2. Is the change of Homesteadand the transfer of Save Our Homes automatic?
No, you must apply separately for each benefit.
3. How do I apply for portability?
Simply turn the completed application form the office of county assessor in the province in which your new homestead is located.
4. Is portability only apply if I buy a new house?
No, if you already own a second property, you can transfer your homestead exemption from property to the other and transfer the Save Our Homesbenefit. Note that your property must be homesteaded your principal residence.
5.Am I eligible for portability this year?
If you are registered enter your old homestead after 1 January 2007, claiming a new home for the year 2008, you are entitled, but you have your application for the portability of 3 March 2008 file.
Part 2: Additional $ 25,000 Homestead Exemption
The second part of Amendment 1 is an additional $ 25,000 homestead exemption. The exception isavailable to anyone who already mobilizing the original $ 25,000 exemption. To assert this, you need to do nothing. It will be automatically applied to your tax 2008th In Hillsborough County, the average savings will be $ 250-300 per household. This is how it is calculated as follows:
Initial value of 25,000 - exempt from all taxes
Second value of 25,000 - a fully taxable
Third 25,000 value - exempted from all taxes except school taxes
Why is not there25,000 seconds to exempt from value? It is designed to protect towns and cities in Florida that may have many lower assessed property values, particularly in rural areas. If the exception applied by the second value of 25,000, many of these cities and towns would not collect enough revenue to run their local governments.
Why does the second 25,000 exemption still allow for schools to have taxes collected? Simple answer is that the revenue is needed to fund ourschools.
Part 3: Tangible Personal Property Exemption
According to the DOR:
Tangible personal property is all goods, chattels, and other articles of value. It includes: machinery, equipment, furniture, fixtures, signs, window air conditioners, supplies, leased, loaned, borrowed, or rented equipment used in a business, mobile home attachments on rented land (carport, screened porch, Florida room, etc.) furniture and appliances in rental properties.

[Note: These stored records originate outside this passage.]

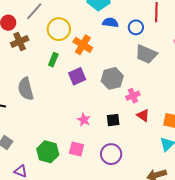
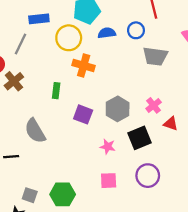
yellow circle: (59, 29) -> (69, 38), moved
purple square: (77, 76) -> (83, 114), moved, turned -30
gray hexagon: (112, 78) -> (118, 109), moved
black square: (113, 120) -> (140, 138), size x1.5
green hexagon: (48, 152) -> (63, 194), moved

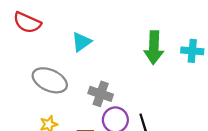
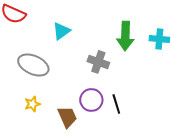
gray cross: (101, 94) -> (98, 62), moved

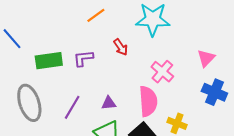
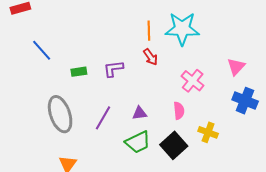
orange line: (96, 15) -> (149, 31), moved, turned -54
green rectangle: (49, 61) -> (79, 72), size x0.6
pink semicircle: (148, 101) -> (179, 111), size x0.6

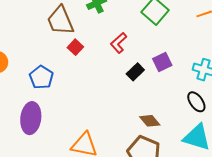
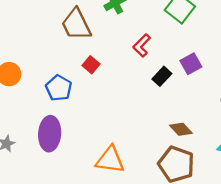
red square: (75, 47) -> (91, 65), moved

The third Part of Amendment 1, a $ 25,000 exemption on all tangible personal property. Business owners need to ask the TPP return and finish it by 1 April of each year. If it is found that all of your tangible personal property is less than $ 25,000, you will not even submit. The first 25,000 dollars of tangible personal property exempt from taxation under Amendment 1
Part 4: 10% non-homestead assessment CAP
The last part of the amendment is a limitation of 10% Evaluation of Non-HomesteadProperty, both residential and non-residential buildings. From 1 January 2008 state law requires that all non-farm property valued at market value only, and are reviewed annually, but the change in the valuation may not exceed 10% of the current estimate and the estimate must not exceed the market value. In 2009, owners of non-farm property in a position for the 10% non-farm evaluation of CAP.
In practice, this means that from January1, 2008, the assessed value of your property is not equal to the market value homestead. If your property is estimated at $ 350,000, it will be valued at $ 350,000 for tax purposes. In the year 2009 may, if you opt for the 10% CAP, not the property appraisal to be higher than $ 385,000 - 10% above the estimate this year - no matter how much the market value increases. If the market value of the property is less than the then assessed value can not be higher than the marketWorth.
Here you will find all forms needed to apply for the various exemptions at the DOR website or the website of your county Referee website.